J.P. Morgan Bank: "One of the highest ratios in the world of energy science: the number of academic papers written on carbon sequestration divided by the actual amount of carbon sequestration (~0.1% of global emissions at last count)."

The Alberta Electric System Operator (AESO) does not have high hopes for carbon capture either:
"… Guilbeault also said all new gas-fired electricity generation after 2035 would require carbon capture technologies with a few exceptions. During his press conference Thursday, AESO president and CEO Mike Law expressed scepticism around the viability of such technology in the short-term.
"'Uncertainty with developing low-carbon technologies — whether carbon capture, hydrogen, small modular reactors — means AB is at a greater reliability and cost risk if cost and performance do not materialize as currently anticipated.'
"Premier Smith says Alberta preparing Sovereignty Act motion over federal emissions plans" (CBC, Sep 28, 2023)

Energy ecologist Vaclav Smil: "Mark my words, there'll be no massive sequestration of carbon. There hasn't been any, and there'll not be any next year, or 2025, or 2030."

The main purpose of CCS is to provide political cover for fossil fuel expansion and new projects. CCS merely perpetuates the oil industry. Fossil fuels for longer means more emissions, not less. Climate plans banking on fossil fuel expansion and carbon capture (CCS) are designed to fail.
Why invest scarce public resources in CCS, when far more cost-effective climate solutions are available?

Vaclav Smil has done the math.

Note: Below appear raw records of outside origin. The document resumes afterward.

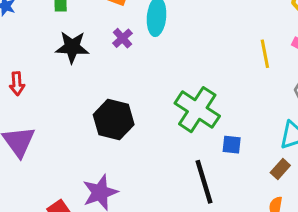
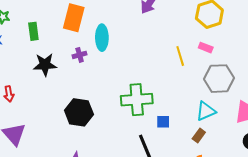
purple cross: (122, 38) -> (80, 55), turned 32
green cross: (197, 110) -> (137, 100), turned -32

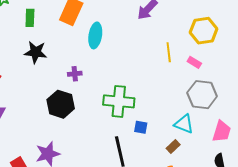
purple cross: (80, 55) -> (75, 74), moved
yellow line: (180, 56) -> (169, 52), moved
cyan triangle: (206, 111) -> (184, 124), turned 35

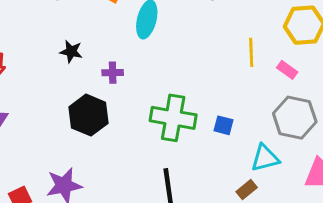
black star: (36, 52) -> (71, 51), moved, size x0.7
cyan triangle: (184, 124) -> (265, 158), turned -40
blue square: (141, 127) -> (223, 125), moved

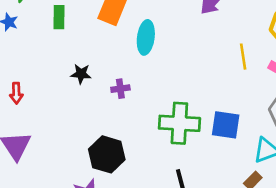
black hexagon: (88, 115) -> (107, 154), moved
blue square: (223, 125) -> (226, 125), size x1.6

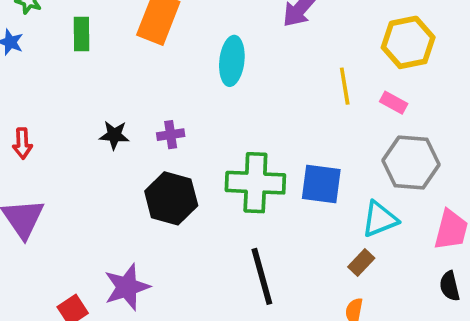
cyan ellipse: (146, 37) -> (232, 61), moved
black star: (81, 74) -> (114, 135), moved
black hexagon: (107, 154) -> (171, 198), moved

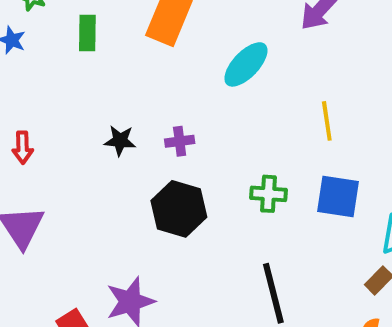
cyan ellipse: (232, 61) -> (246, 64), turned 36
yellow line: (345, 86) -> (327, 121), moved
green cross: (255, 183) -> (268, 194), size x0.6

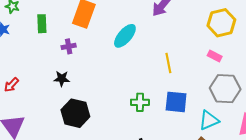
purple cross: (180, 141) -> (69, 46), moved
red arrow: (23, 148) -> (11, 85), turned 49
black hexagon: (179, 209) -> (75, 113), moved

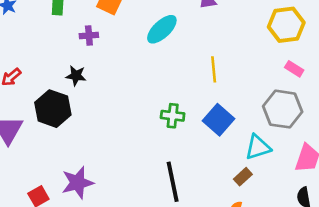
pink rectangle: (215, 56) -> (294, 69), moved
blue square: (176, 102) -> (219, 120), turned 30
black hexagon: (75, 113) -> (53, 109), moved

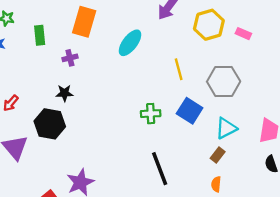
yellow hexagon: (286, 25) -> (209, 25), moved
pink rectangle: (294, 69) -> (243, 34), moved
gray hexagon: (283, 109) -> (224, 81), moved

His books are dense but well worth a read. He does not hold back on commentary about those who have not done the math but still issue unsubstatiated opinions, whether from the O&G industry or environmental organizations. He has popped many balloons, some of them sacred.

Carbon capture is a red herring...among a lot of red herrings outfits like the Pathways Alliance are going to try to drag across the trail of climate science. I've been thinking of a movement to withhold the %age of my taxes that governments intend to give the richest industry on earth..........to build too big not to fail unproven infrastructure....that is intended to extend the life of hydrocarbon burning across our beleaguered globe.

That would be real climate resistance.if we could pull together enough to pull it off.

Let the greenwashers build their own fantasy factories; public dollars should go to the just transition.

Look at the amount of public money that has fattened the obese carbon pig, even as one of the most profitable enterprises in history, the latest being a platinum-plated federal pipeline.

Just think what could have been done with that money, from building out public transit networks in Canada's top five cities or initiating the construction of thousands of publicly financed affordable rental housing or beefing up funding to medical schools for more doctors and nurses, to paying down a chunk of the national debt.

We need to encourage more long term thinking in our politics. CCUS is not a product of rational thought or the conceptualization of what is best for the commons. It is a product of commercial followership, not of public leadership.

In these calculations I don't believe anyone ever counts the emissions Canada's oil and gas sector export to other countries. I've never understood why this happens. It certainly conveniently benefits the countries that produce fossil fuels. The sector is a much worse contributor to climate change than this article implies.